While namespace-based filtering (above) allows the Flexera Kubernetes inventory agent to completely avoid reading filtered resources, label-based filtering requires the Flexera Kubernetes inventory agent to read each resource to decide whether its labels permit or exclude the resource. Further, the Flexera Kubernetes inventory agent needs to try to read each parent resource (like a pod's ReplicaSet, or Deployment, for example), in order to determine whether any of the resource's parents have an operative label.
Tip:In general, label filtering requires that the resource has a matching key and a matching value.
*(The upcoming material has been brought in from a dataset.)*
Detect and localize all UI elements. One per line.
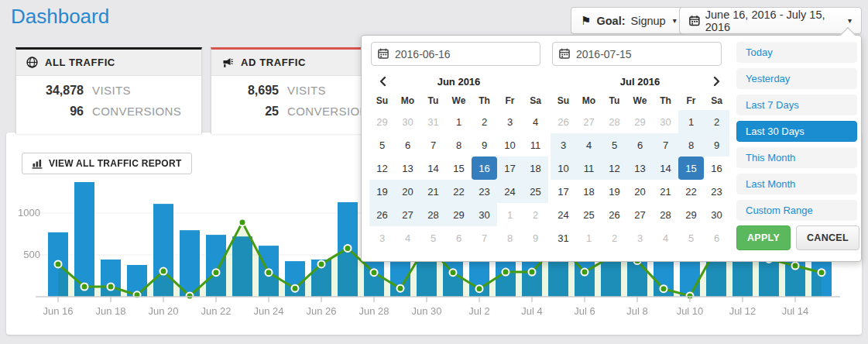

The exception is the special label key krm.flexera.com/ignore. Any resource that bears this label key (and in this case, the value is irrelevant) automatically acts as if it were filtered by excludeLabels, and the Flexera Kubernetes inventory agent does not continue to observe it.
|
Item |
Description |
|
Attribute |
spec.monitor.includeLabels spec.monitor.excludeLabels |
|
Type |
Key-value pairs, separated by a colon, each on its own line |
|
Example |
environment: testing app: particular-app |
The example above might look like this in a YAML file:
apiVersion: agents.flexera.com/v1
kind: KRM
metadata:
name: instance
spec:
monitor:
excludeLabels:
environment: testing
app: particular-app
Extensions
Reserved for future development, intended to support faster delivery of features. The extensions attribute is a mapping of a string key to a LocalObjectReference that refers to a ConfigMap in the cluster.
|
Item |
Description |
|
Attribute |
spec.extensions |
|
Type |
Key: value pairs, relating a string key to a LocalObjectReference value |
Note:As there are no extensions as yet, this value is currently ignored by the controller.